[cfe-dev] [analyzer] Toning down invalidations?

Mon Nov 27 07:24:24 PST 2017

So far we've been preferring aggressive invalidation of large chunks of 
the program state whenever we encounter anything we cannot model, be it 
a function without source code or a language construct we don't support. 
As i've mentioned recently, it does both eliminate certain kinds of 
false positives (when we're uncertain we assume less incorrect stuff) 
and introduce other false positives (when we're uncertain, we may think 
that something might be possible, while in fact it isn't). Hence, 
invalidation is a trade-off. Hence the question: does everybody like the 
current trade-off? I'm particularly thinking about two parts of it:

* Invalidating base region when a field is invalidated (as the whole 
base region is reachable through safe pointer arithmetic).
* Invalidating heap regions passed to us by const pointers when heap is 
invalidated (as a non-const pointer may exist elsewhere).

Please let us know if you have other cases you'd like to think about :)

---

A bit of an explanation/motivation here.

Invalidation alone doesn't cause false positives all by itself; it only 
amplifies false positives that result from our eager approach to state 
splits, which causes us to sometimes produce more state splits than 
necessary. For instance, in

   // example 1
   if (x) { ... }
   invalidate(&x);
   if (x) { ... }

we may assume that the first if() takes the true branch, and the second 
if() takes the false branch. If the invalidation is overly aggressive, 
and in fact "x" is untouched, then this path is infeasible. However, the 
same problem arises in the following code that doesn't contain any 
invalidation:

   // example 2
   if (x) { ... }
   if (y) { ... }

By looking at this code, we can guarantee that both "x is true" and "x 
is false" is feasible, otherwise if(x) is deadcode. We can also 
guarantee that both "y is true" and "y is false" is feasible, otherwise 
if(y) is deadcode. But we cannot guarantee that "x is true and y is 
false" is a feasible branch just by looking at the code, hence this path 
might be a false positive, and as such can be suppressed by asserting 
that "x" is false in the "y is false" branch.

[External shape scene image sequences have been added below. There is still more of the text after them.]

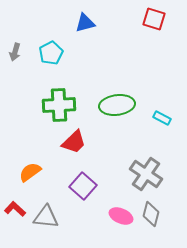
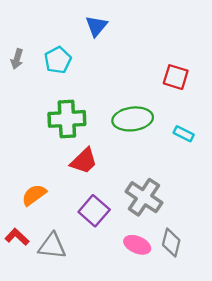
red square: (154, 19) -> (176, 77), moved
blue triangle: (85, 23) -> (96, 26), turned -35
gray cross: (146, 174) -> (144, 197), moved

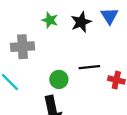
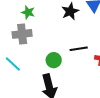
green star: (50, 20) -> (28, 12), moved

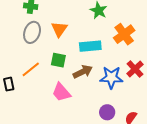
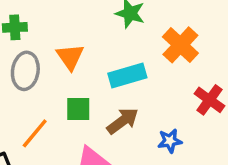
blue star: (111, 77) -> (170, 141), moved, size x0.6

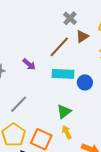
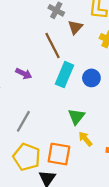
brown line: (59, 47) -> (53, 46), turned -55
cyan rectangle: (63, 74) -> (64, 75), turned -55

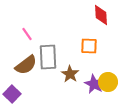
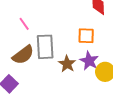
purple star: (94, 84) -> (89, 61), moved

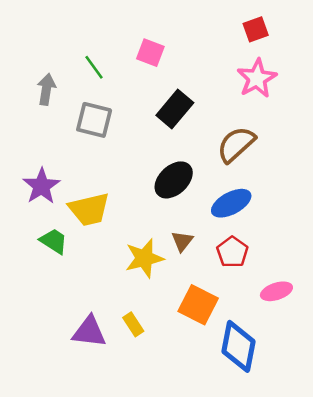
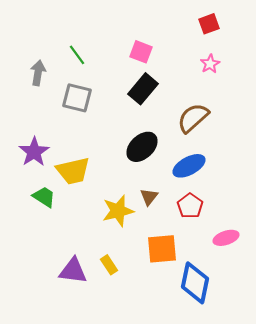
pink square: (150, 53) -> (141, 52), moved
pink star: (257, 78) -> (210, 64), size x0.6
orange square: (198, 305) -> (162, 249), turned -32

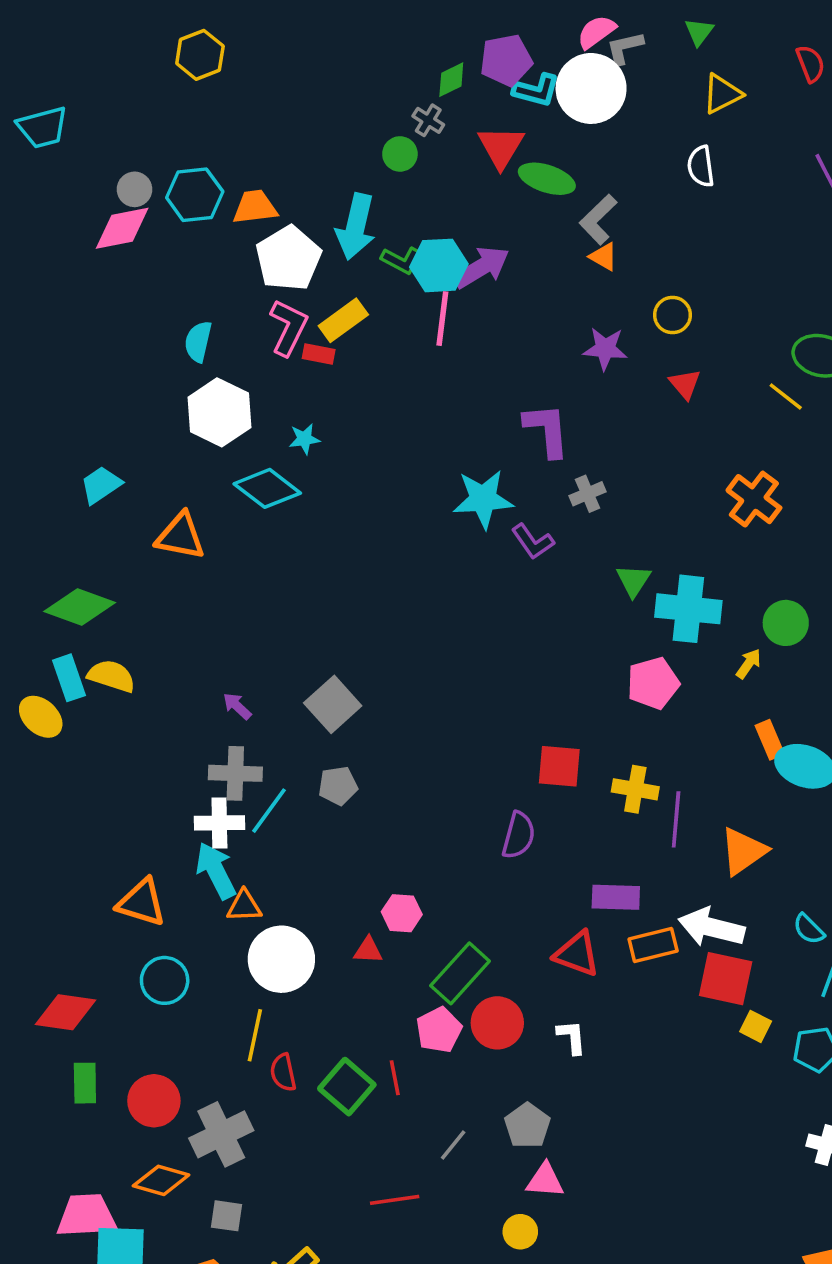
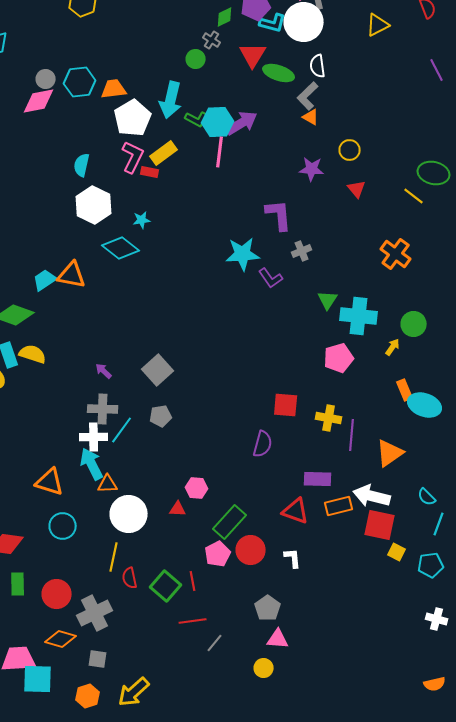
white semicircle: (701, 166) -> (318, 66), moved
cyan trapezoid: (101, 485) -> (45, 280), moved
gray line: (453, 1145) -> (215, 643), moved
red line: (395, 1200) -> (193, 621), moved

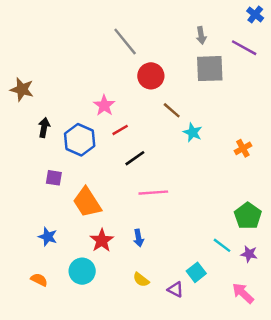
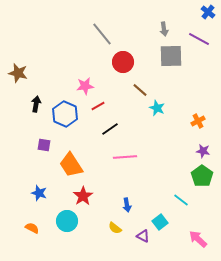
pink star: (104, 105) -> (85, 86), turned 30
blue arrow: (139, 238) -> (127, 205), moved
purple star: (249, 254) -> (203, 151), moved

Example 1 is a variant of example 2 in which symbol "y" is replaced with 
symbol "invalidated x". Similarly, we may run into an infeasible branch 
"original x is true, invalidated x is false". However, depending on how 
obvious it is to the reader that this branch is infeasible (eg. 
invalidate() certainly doesn't touch "x", or it may even be invisible), 
it may be very frustrating to suppress the false positive with an assertion.

Hence the call for heuristics to see if some of those frustrating 
invalidations can be toned down.